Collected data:
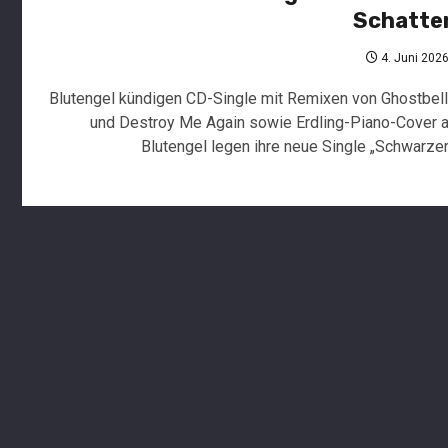
Schatte
4. Juni 202
Blutengel kündigen CD-Single mit Remixen von Ghostbel
und Destroy Me Again sowie Erdling-Piano-Cover 
Blutengel legen ihre neue Single „Schwarzer.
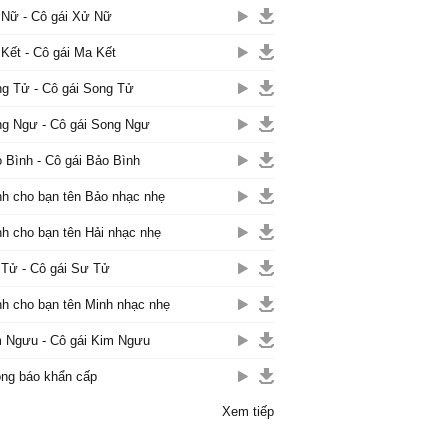
Nữ - Cô gái Xử Nữ
Kết - Cô gái Ma Kết
g Tử - Cô gái Song Tử
g Ngư - Cô gái Song Ngư
 Bình - Cô gái Bảo Bình
h cho bạn tên Bảo nhạc nhẹ
h cho bạn tên Hải nhạc nhẹ
Tử - Cô gái Sư Tử
h cho bạn tên Minh nhạc nhẹ
 Ngưu - Cô gái Kim Ngưu
ng báo khẩn cấp
Xem tiếp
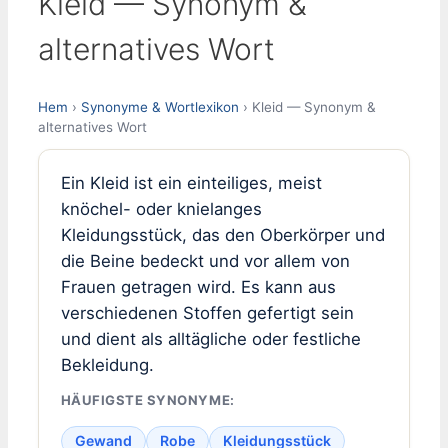
Kleid — Synonym &
alternatives Wort
Hem
›
Synonyme & Wortlexikon
› Kleid — Synonym &
alternatives Wort
Ein Kleid ist ein einteiliges, meist
knöchel- oder knielanges
Kleidungsstück, das den Oberkörper und
die Beine bedeckt und vor allem von
Frauen getragen wird. Es kann aus
verschiedenen Stoffen gefertigt sein
und dient als alltägliche oder festliche
Bekleidung.
HÄUFIGSTE SYNONYME:
Gewand
Robe
Kleidungsstück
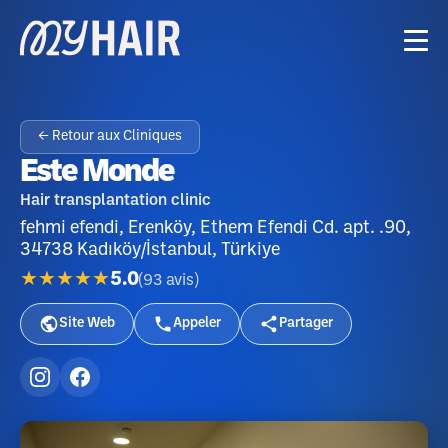
← Retour aux Cliniques
Este Monde
Hair transplantation clinic
fehmi efendi, Erenköy, Ethem Efendi Cd. apt. .90,
34738 Kadıköy/İstanbul, Türkiye
★★★★★
5.0
(
93
avis
)
Site Web
Appeler
Partager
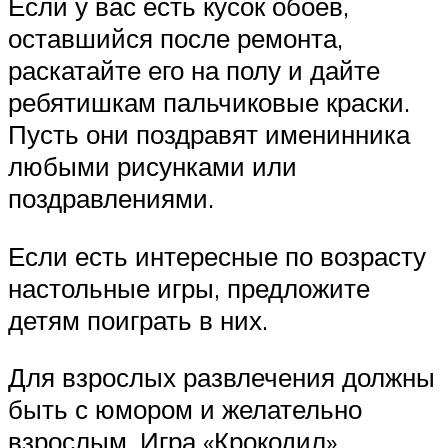
Если у вас есть кусок обоев,
оставшийся после ремонта,
раскатайте его на полу и дайте
ребятишкам пальчиковые краски.
Пусть они поздравят именинника
любыми рисунками или
поздравлениями.
Если есть интересные по возрасту
настольные игры, предложите
детям поиграть в них.
Для взрослых развлечения должны
быть с юмором и желательно
взрослым. Игра «Крокодил»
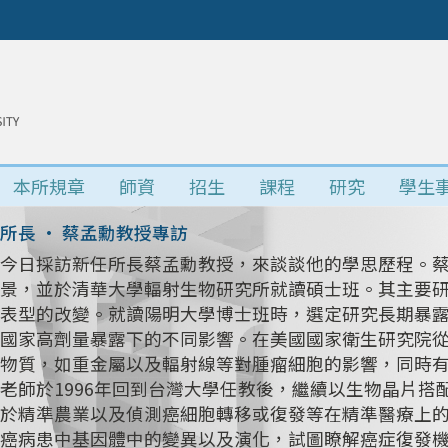
本所規章
師資
招生
課程
研究
學生
所長 • 蔡孟勳教授專訪
今日採訪新任所長蔡孟勳教授，來談談他的學思歷程。
景，並於清華大學輻射生物研究所就讀碩士班。其主要研究
表型的改變。就讀陽明大學博士班時，選定研究長期暴
國家高劑量暴露下的不同影響。在美國國家衛生研究院
物質，如重金屬以及輻射線等對腫瘤細胞的影響，同時
老師於1996年回到台灣大學任教後，繼續以生物晶片
於精準農業以及偵測癌細胞轉移或復發等在精準醫療上
癌病患中基因體中的變異以及演化，試圖瞭解癌症復發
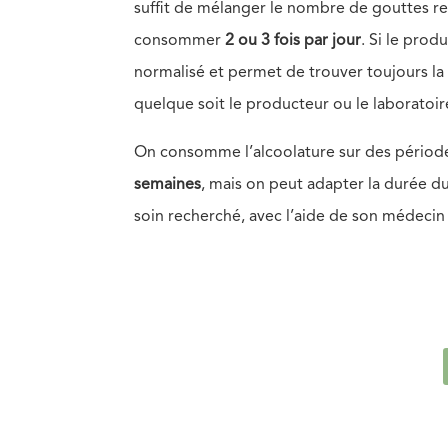
suffit de mélanger le nombre de gouttes 
consommer
2 ou 3 fois par jour
. Si le prod
normalisé et permet de trouver toujours la 
quelque soit le producteur ou le laboratoir
On consomme l’alcoolature sur des périod
semaines
, mais on peut adapter la durée d
soin recherché, avec l’aide de son médec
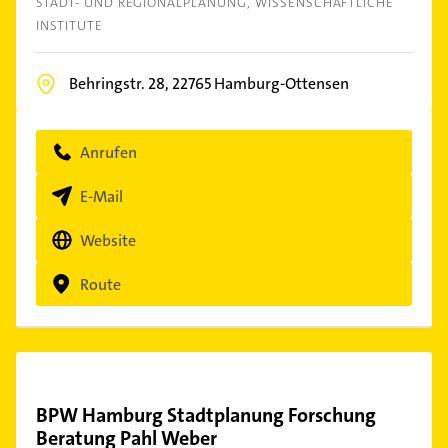
STADT- UND REGIONALPLANUNG
WISSENSCHAFTLICHE
INSTITUTE
Behringstr. 28,
22765
Hamburg-Ottensen
Anrufen
E-Mail
Website
Route
BPW Hamburg Stadtplanung Forschung
Beratung Pahl Weber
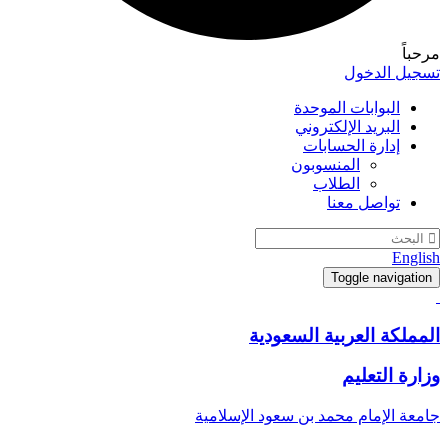
مرحباً
تسجيل الدخول
البوابات الموحدة
البريد الإلكتروني
إدارة الحسابات
المنسوبون
الطلاب
تواصل معنا
English
Toggle navigation
المملكة العربية السعودية
وزارة التعليم
جامعة الإمام محمد بن سعود الإسلامية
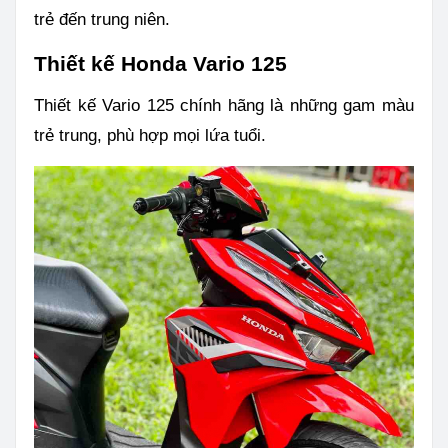
trẻ đến trung niên.
Thiết kế Honda Vario 125
Thiết kế Vario 125 chính hãng là những gam màu
trẻ trung, phù hợp mọi lứa tuổi.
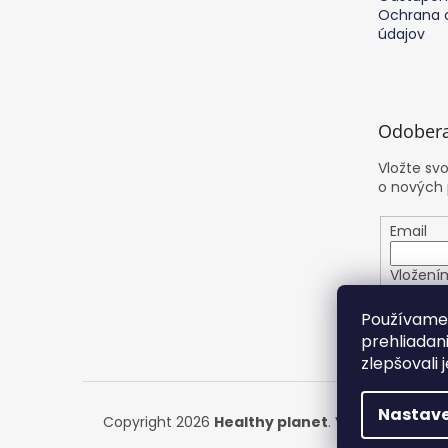
Ochrana 
údajov
Odobera
Vložte sv
o nových
Email
Vložení
osobnýc
Používame 
prehliadan
PRIHL
zlepšovali 
Nastave
Copyright 2026
Healthy planet
. Všetky práva v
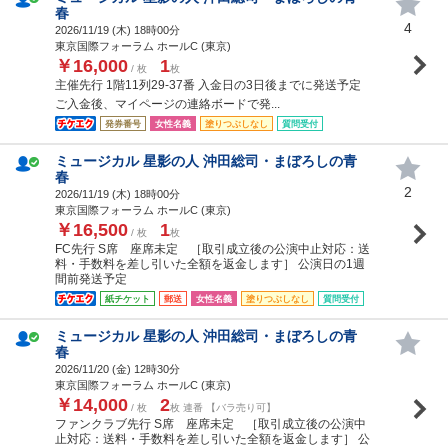
春
4
2026/11/19 (
木
) 18時00分
東京国際フォーラム ホールC (東京)
￥16,000
1
/ 枚
枚
主催先行 1階11列29-37番 入金日の3日後までに発送予定
ご入金後、マイページの連絡ボードで発...
発券番号
女性名義
塗りつぶしなし
質問受付
ミュージカル 星影の人 沖田総司・まぼろしの青
春
2
2026/11/19 (
木
) 18時00分
東京国際フォーラム ホールC (東京)
￥16,500
1
/ 枚
枚
FC先行 S席 座席未定 ［取引成立後の公演中止対応：送
料・手数料を差し引いた全額を返金します］ 公演日の1週
間前発送予定
紙チケット
郵送
女性名義
塗りつぶしなし
質問受付
ミュージカル 星影の人 沖田総司・まぼろしの青
春
2026/11/20 (
金
) 12時30分
東京国際フォーラム ホールC (東京)
￥14,000
2
/ 枚
枚 連番 【バラ売り可】
ファンクラブ先行 S席 座席未定 ［取引成立後の公演中
止対応：送料・手数料を差し引いた全額を返金します］ 公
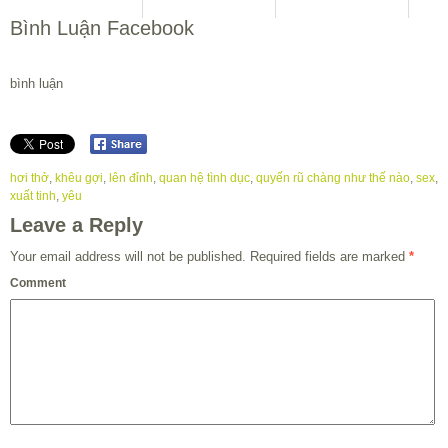
Bình Luận Facebook
bình luận
hơi thở
,
khêu gợi
,
lên đỉnh
,
quan hệ tình dục
,
quyến rũ chàng như thế nào
,
sex
,
xuất tinh
,
yêu
Leave a Reply
Your email address will not be published.
Required fields are marked
*
Comment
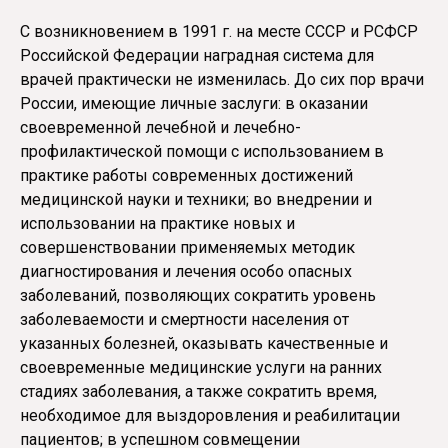
С возникновением в 1991 г. на месте СССР и РСФСР
Российской Федерации наградная система для
врачей практически не изменилась. До сих пор врачи
России, имеющие личные заслуги: в оказании
своевременной лечебной и лечебно-
профилактической помощи с использованием в
практике работы современных достижений
медицинской науки и техники; во внедрении и
использовании на практике новых и
совершенствовании применяемых методик
диагностирования и лечения особо опасных
заболеваний, позволяющих сократить уровень
заболеваемости и смертности населения от
указанных болезней, оказывать качественные и
своевременные медицинские услуги на ранних
стадиях заболевания, а также сократить время,
необходимое для выздоровления и реабилитации
пациентов; в успешном совмещении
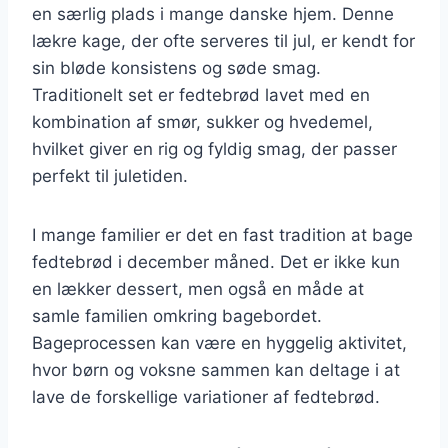
en særlig plads i mange danske hjem. Denne
lækre kage, der ofte serveres til jul, er kendt for
sin bløde konsistens og søde smag.
Traditionelt set er fedtebrød lavet med en
kombination af smør, sukker og hvedemel,
hvilket giver en rig og fyldig smag, der passer
perfekt til juletiden.
I mange familier er det en fast tradition at bage
fedtebrød i december måned. Det er ikke kun
en lækker dessert, men også en måde at
samle familien omkring bagebordet.
Bageprocessen kan være en hyggelig aktivitet,
hvor børn og voksne sammen kan deltage i at
lave de forskellige variationer af fedtebrød.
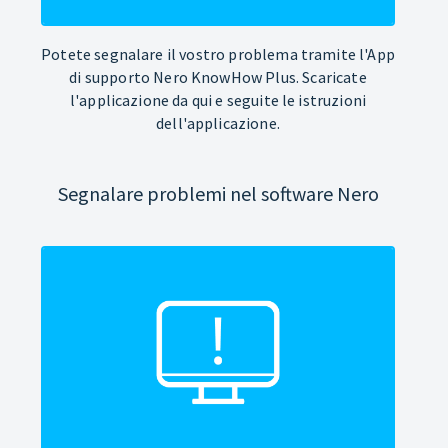
Potete segnalare il vostro problema tramite l'App
di supporto Nero KnowHow Plus. Scaricate
l'applicazione da qui e seguite le istruzioni
dell'applicazione.
Segnalare problemi nel software Nero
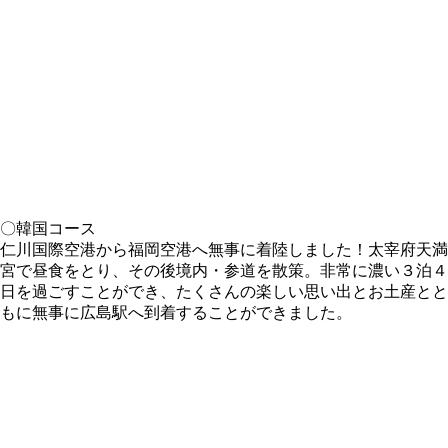
〇韓国コース
仁川国際空港から福岡空港へ無事に着陸しました！太宰府天満
宮で昼食をとり、その後境内・参道を散策。非常に濃い３泊４
日を過ごすことができ、たくさんの楽しい思い出とお土産とと
もに無事に広島駅へ到着することができました。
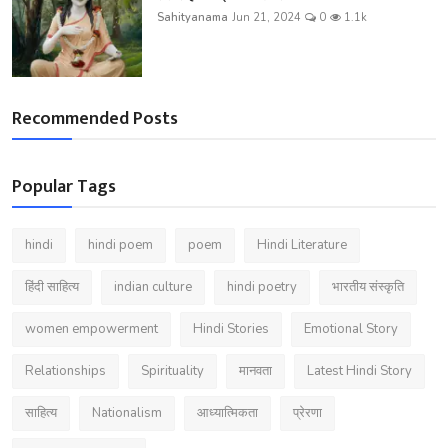
Sahityanama
Jun 21, 2024
0
1.1k
Recommended Posts
Popular Tags
hindi
hindi poem
poem
Hindi Literature
हिंदी साहित्य
indian culture
hindi poetry
भारतीय संस्कृति
women empowerment
Hindi Stories
Emotional Story
Relationships
Spirituality
मानवता
Latest Hindi Story
साहित्य
Nationalism
आध्यात्मिकता
प्रेरणा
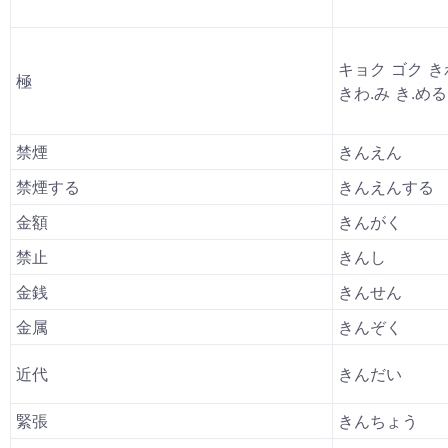
キョク ゴク き
極
きわ.み き.める
禁煙
きんえん
禁煙する
きんえんする
金額
きんがく
禁止
きんし
金銭
きんせん
金属
きんぞく
近代
きんだい
緊張
きんちょう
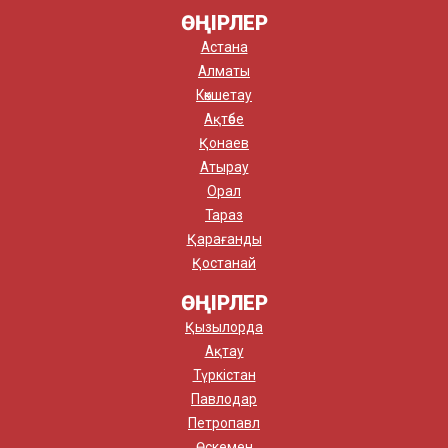
ӨҢІРЛЕР
Астана
Алматы
Көкшетау
Ақтөбе
Қонаев
Атырау
Орал
Тараз
Қарағанды
Қостанай
ӨҢІРЛЕР
Қызылорда
Ақтау
Түркістан
Павлодар
Петропавл
Өскемен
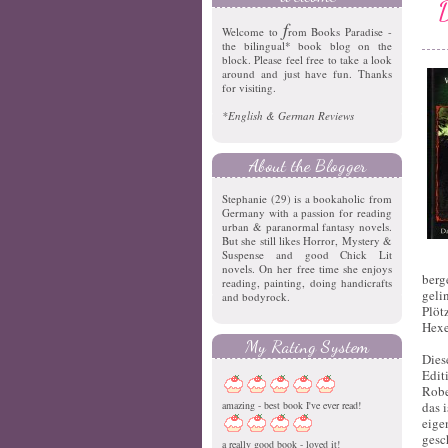
f
Welcome to
rom Books Paradise -
the bilingual* book blog on the
block. Please feel free to take a look
around and just have fun. Thanks
for visiting.
*English & German Reviews
About the Blogger
Stephanie (29) is a bookaholic from
Germany with a passion for reading
urban & paranormal fantasy novels.
But she still likes Horror, Mystery &
Suspense and good Chick Lit
novels. On her free time she enjoys
berg
reading, painting, doing handicrafts
geli
and bodyrock.
Plöt
Hexer
My Rating System
Dies
Edit
Robe
amazing - best book I've ever read!
das 
eige
gesc
a really good book - loved it!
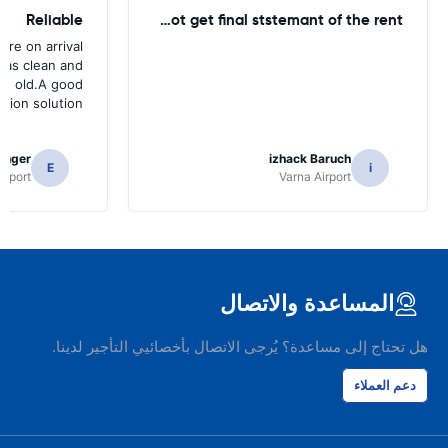
Reliable
until today - did not get final ststemant of the rent !!
ere on arrival
was clean and
bit old.A good
ation solution
tinger
izhack Baruch
E
i
irport
Varna Airport
المساعدة والاتصال
هل تحتاج إلى مساعدة؟ يُرجى الاتصال بأخصائيي التأجير لدينا.
دعم العملاء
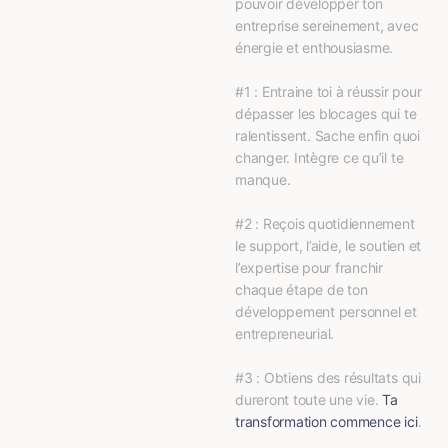
pouvoir développer ton 
entreprise sereinement, avec 
énergie et enthousiasme.
#1 : Entraine toi à réussir pour 
dépasser les blocages qui te 
ralentissent. Sache enfin quoi 
changer. Intègre ce qu’il te 
manque.
#2 : Reçois quotidiennement 
le support, l’aide, le soutien et 
l’expertise pour franchir 
chaque étape de ton 
développement personnel et 
entrepreneurial.
#3 : Obtiens des résultats qui 
dureront toute une vie. 
Ta 
transformation commence ici
.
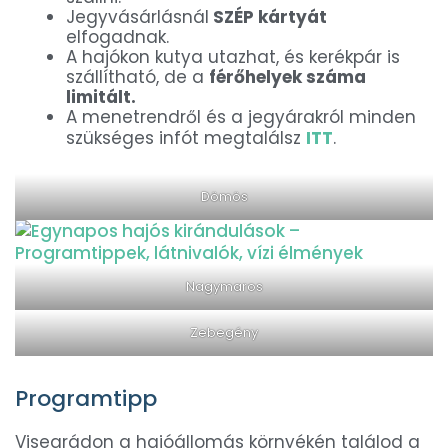
Jegyvásárlásnál
SZÉP kártyát
elfogadnak.
A hajókon kutya utazhat, és kerékpár is
szállítható, de a
férőhelyek száma
limitált.
A menetrendről és a jegyárakról minden
szükséges infót megtalálsz
ITT
.
Dömös
Nagymaros
Zebegény
Programtipp
Visegrádon a hajóállomás környékén találod a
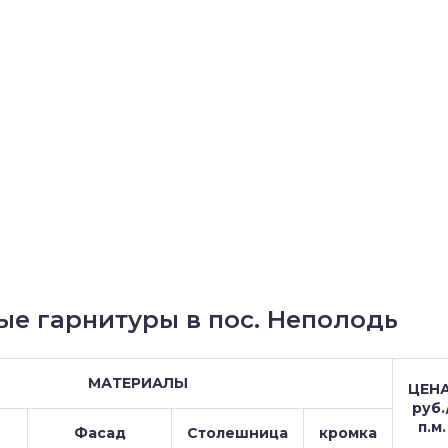
ые гарнитуры в пос. Неполодь
МАТЕРИАЛЫ
ЦЕНА
руб.
п.м.
Фасад
Столешница
кромка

> [Exercise]: Please print the lines from the one holding "szállítható, de a" through the end of the records above, unchanged and with the pictures left out.

> [Answer to this exercise]:
szállítható, de a
férőhelyek száma
limitált.
A menetrendről és a jegyárakról minden
szükséges infót megtalálsz
ITT
.
Dömös
Nagymaros
Zebegény
Programtipp
Visegrádon a hajóállomás környékén találod a
ые гарнитуры в пос. Неполодь
МАТЕРИАЛЫ
ЦЕНА
руб.
п.м.
Фасад
Столешница
кромка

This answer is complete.